Even though you do not need a referral, we encourage you to talk to your primary care provider about what is best for you.
Office hours are Monday through Friday, 8:30 am to 5:00 pm
Extended hours as sleep studies are scheduled
The Sleep Center at McDowell Hospital
430 Rankin Dr.
Marion, NC 28752
How to Prepare for a Sleep Study
During your sleep study, you’ll stay in a private room that’s monitored from an adjacent control room by a trained sleep technologist. Expect to be at the Sleep Center for about eight to ten hours, unless additional tests have been ordered. A more accurate diagnosis will be obtained if you follow these steps before your sleep study:
- Diet: Do not drink any type of beverage containing caffeine on the afternoon or evening of your sleep study.
- Hair: Be sure that your hair is clean, dry and free of hair sprays, gels and oils because water-soluble paste will be used to secure electronic leads to your scalp. Following your sleep study, we will provide shampoo and soap so that you may wash the paste out of your hair.

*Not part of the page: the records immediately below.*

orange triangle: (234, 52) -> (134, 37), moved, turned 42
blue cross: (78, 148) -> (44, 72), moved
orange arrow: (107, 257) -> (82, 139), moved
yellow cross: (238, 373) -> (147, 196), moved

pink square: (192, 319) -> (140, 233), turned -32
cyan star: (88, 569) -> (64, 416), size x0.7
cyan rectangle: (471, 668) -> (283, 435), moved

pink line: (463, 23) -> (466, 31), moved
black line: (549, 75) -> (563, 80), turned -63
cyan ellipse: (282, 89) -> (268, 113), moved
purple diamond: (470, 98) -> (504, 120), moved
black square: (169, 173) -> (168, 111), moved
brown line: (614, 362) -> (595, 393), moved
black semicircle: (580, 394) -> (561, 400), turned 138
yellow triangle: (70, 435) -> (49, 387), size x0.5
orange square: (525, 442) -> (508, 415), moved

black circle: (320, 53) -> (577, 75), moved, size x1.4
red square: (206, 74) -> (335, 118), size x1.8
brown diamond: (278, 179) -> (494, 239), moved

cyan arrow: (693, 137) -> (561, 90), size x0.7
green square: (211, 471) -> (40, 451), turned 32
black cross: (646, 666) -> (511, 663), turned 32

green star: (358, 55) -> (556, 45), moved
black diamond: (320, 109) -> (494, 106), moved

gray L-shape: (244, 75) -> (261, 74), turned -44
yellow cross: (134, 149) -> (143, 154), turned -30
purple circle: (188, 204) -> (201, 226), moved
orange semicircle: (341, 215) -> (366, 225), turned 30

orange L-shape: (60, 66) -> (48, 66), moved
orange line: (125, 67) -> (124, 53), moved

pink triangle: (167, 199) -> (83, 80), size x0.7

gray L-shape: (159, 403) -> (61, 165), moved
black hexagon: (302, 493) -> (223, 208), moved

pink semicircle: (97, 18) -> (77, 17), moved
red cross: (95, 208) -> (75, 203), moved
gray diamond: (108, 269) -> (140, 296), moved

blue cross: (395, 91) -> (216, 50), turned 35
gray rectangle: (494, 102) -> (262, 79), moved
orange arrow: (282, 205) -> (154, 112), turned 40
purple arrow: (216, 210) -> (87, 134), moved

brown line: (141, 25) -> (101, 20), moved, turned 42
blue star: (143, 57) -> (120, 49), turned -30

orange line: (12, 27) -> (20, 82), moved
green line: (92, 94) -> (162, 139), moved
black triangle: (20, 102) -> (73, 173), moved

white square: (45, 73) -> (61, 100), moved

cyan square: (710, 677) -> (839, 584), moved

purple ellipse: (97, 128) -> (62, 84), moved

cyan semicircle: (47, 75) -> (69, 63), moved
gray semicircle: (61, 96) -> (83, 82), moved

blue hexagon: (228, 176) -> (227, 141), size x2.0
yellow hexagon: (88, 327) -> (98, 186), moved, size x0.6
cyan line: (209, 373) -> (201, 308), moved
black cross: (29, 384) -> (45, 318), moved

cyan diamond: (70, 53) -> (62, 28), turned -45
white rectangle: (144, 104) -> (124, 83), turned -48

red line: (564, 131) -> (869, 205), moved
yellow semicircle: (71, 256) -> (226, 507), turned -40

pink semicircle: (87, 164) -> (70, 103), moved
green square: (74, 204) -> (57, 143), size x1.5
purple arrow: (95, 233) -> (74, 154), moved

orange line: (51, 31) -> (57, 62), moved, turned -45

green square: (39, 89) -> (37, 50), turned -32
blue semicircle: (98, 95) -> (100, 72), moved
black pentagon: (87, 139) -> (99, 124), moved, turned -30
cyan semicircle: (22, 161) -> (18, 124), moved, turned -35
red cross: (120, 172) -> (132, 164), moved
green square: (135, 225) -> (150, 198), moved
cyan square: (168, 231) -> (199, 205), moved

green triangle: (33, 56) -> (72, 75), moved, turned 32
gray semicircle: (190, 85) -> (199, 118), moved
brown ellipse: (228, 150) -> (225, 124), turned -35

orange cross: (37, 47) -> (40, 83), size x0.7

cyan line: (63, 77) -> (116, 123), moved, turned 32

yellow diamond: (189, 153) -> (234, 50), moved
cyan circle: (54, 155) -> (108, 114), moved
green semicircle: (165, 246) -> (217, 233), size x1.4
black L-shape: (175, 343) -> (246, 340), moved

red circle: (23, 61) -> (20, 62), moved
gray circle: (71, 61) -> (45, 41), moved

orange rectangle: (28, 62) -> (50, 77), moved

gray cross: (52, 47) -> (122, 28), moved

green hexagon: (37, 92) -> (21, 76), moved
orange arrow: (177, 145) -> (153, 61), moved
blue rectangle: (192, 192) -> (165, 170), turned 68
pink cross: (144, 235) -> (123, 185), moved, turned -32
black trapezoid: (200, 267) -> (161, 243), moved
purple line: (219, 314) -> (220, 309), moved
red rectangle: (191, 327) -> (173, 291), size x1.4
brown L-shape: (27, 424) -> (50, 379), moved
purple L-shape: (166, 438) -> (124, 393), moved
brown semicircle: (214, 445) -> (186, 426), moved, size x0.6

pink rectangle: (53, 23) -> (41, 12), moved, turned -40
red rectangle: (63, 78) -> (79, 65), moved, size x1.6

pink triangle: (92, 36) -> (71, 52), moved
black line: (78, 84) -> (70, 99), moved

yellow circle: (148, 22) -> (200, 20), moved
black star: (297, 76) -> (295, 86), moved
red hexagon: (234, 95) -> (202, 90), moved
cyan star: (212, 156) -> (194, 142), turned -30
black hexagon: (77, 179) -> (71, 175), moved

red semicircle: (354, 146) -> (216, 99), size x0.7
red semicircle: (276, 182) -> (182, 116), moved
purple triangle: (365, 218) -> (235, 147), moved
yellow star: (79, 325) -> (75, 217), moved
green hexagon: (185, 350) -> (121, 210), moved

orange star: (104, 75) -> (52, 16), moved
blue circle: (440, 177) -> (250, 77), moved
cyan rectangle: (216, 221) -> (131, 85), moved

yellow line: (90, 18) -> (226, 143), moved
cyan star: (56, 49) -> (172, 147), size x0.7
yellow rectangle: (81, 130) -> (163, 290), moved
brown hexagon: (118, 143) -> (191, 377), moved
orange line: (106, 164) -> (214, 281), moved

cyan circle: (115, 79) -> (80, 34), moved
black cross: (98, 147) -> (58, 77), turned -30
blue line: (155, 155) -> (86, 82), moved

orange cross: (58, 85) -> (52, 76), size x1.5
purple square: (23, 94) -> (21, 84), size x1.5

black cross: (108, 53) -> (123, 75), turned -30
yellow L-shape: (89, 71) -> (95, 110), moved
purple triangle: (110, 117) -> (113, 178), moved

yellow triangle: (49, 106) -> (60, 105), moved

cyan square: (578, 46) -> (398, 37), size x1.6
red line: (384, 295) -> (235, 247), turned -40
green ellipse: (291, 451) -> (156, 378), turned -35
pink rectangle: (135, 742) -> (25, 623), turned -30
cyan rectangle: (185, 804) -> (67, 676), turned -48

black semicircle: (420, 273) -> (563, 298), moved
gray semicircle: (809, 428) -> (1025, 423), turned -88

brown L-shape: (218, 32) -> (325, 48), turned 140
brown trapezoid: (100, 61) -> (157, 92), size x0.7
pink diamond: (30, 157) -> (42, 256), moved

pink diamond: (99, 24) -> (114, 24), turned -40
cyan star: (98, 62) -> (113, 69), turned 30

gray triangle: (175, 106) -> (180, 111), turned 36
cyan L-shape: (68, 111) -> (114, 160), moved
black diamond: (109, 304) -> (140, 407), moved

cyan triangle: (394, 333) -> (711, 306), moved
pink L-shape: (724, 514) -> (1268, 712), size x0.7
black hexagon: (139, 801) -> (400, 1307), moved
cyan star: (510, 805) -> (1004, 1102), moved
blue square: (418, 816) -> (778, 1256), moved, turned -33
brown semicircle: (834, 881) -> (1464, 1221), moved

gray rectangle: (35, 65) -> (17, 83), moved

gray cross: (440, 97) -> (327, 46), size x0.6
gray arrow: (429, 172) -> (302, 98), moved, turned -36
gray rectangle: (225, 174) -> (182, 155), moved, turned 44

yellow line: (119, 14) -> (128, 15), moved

- Clothing: Bring loose, comfortable clothing to sleep in.
- Pillow: Feel free to bring your own pillow from home.
- Medications: Bring all of your prescribed medications with you, even if you do not need to take them during your visit to the Sleep Center. In addition, bring over-the-counter medications such as Tylenol or antacids that you might normally take at night.
- Sleep Diary: If you received a sleep diary, please complete it for the days immediately prior to your sleep study and bring it with you.
- Smoking: Smoking is prohibited in McDowell Hospital. Please let us know if you feel you will have difficulty complying with this policy.